We reject this cruelty. People have lost their jobs and are likely to lose their housing while the titans of industry are raising the prices on these basic needs only to make a little more profit. Even the most devious, Machiavellian politician should understand that people need to eat and live indoors during a pandemic, if only to keep their elected office. Our ruling class is so corrupt, incompetent, and short-sighted that even such a simple truth eludes them.
We feed everyone, because everyone needs to be fed. If the state cannot or will not do its job, then it’s up to us.
Combating hunger and raising food security is the first step, an act of human solidarity straight from the heart, and a moral imperative in these dark times. Hunger is a physical, mental, and spiritual degradation, especially when there is plenty of food to be had.
We are quick to blame someone’s work ethic or their financial restraint, but what a hungry person needs is understanding and compassion. This is the central philosophy of Feed the People: compassion and solidarity rather than charity motivate our movement. We feed everyone, because everyone needs to be fed.
But we can’t do it alone. People have donated generously to our cause with money, food, toiletries and kind words. We are humbled and grateful for this support, but we require more to keep expanding our operations. Please visit our Facebook page at Rocky Mountain Horizon, where you will find our Venmo and PayPal accounts for direct online donations.
All of our proceeds go to the purchase of food; we pay all our overhead costs. Feel free to donate non-perishable food or fresh, uncut fruit so we can keep up our supply.
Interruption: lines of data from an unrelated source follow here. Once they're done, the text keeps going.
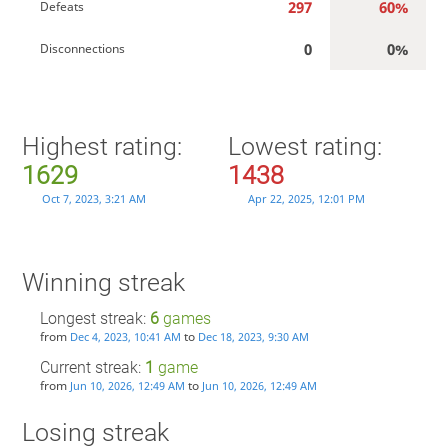
297
60%
Defeats
0
0%
Disconnections
Highest rating:
Lowest rating:
1629
1438
Oct 7, 2023, 3:21 AM
Apr 22, 2025, 12:01 PM
Winning streak
Longest streak:
6
games
from
to
Dec 4, 2023, 10:41 AM
Dec 18, 2023, 9:30 AM
Current streak:
1
game
from
to
Jun 10, 2026, 12:49 AM
Jun 10, 2026, 12:49 AM
Losing streak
As we continue to grow, we can apply for permits from the Health Department and start preparing cooked meals to people in addition to staples like rice, beans, and fruit.
The most important resources are time and people: we need volunteers to work the Feed the People food stands. It is only two hours a week, with flexible arrangements. Every Saturday and Sunday, we set up a table from 12 a.m. 2 p.m. that is open to the public.
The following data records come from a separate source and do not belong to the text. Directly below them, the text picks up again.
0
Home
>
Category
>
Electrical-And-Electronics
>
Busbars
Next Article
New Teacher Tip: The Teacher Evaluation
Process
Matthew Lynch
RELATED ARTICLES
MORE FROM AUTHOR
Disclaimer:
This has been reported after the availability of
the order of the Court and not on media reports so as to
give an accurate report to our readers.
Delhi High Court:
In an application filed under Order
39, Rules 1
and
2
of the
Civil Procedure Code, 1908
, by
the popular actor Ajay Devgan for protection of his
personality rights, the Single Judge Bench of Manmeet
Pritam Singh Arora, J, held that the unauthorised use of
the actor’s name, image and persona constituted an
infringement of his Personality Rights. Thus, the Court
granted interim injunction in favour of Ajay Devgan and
With more volunteers, we would be able to operate this program every single day, in multiple neighborhoods, to give out more food and spread our ideas. Bring a mask, gloves and hope for the future. Come on out and meet your neighbors, help build a community network, and represent the call for justice we hear in the streets.
In a world beset by greed, cruelty, despair, and nihilism, we must sound the clarion call for a better, more just world. We must imagine a world where justice is not merely the punitive, repressive weapon of the state, but a form of collective love put into action. We must not merely punish the criminal, but correct systemic wrongs and injustices that breed desperation and crime. We must build a world where work is joyfully undertaken for the betterment of the community, rather than an empty quest for a paycheck.
And above all, we must make sure that everyone has enough to eat.
No one is coming to save our communities, so we must do it ourselves. Many of us are alone, uncertain and compelled by fear. It does not have to be this way. We must fundamentally challenge ourselves in ways we have not considered before. There can be no return to normal: the battle for the future is now. We must dare to dream, dare to struggle, dare to win. We must reach out our hands to those whose hands are empty, as equals and members of the human family.
Mutual aid is the only way we will weather this storm. As the systems we have long relied upon continue to collapse, we will need to work together to keep one another safe. We cannot rely on the economic or state apparatus to fulfill human needs. We need to be responsible for one another.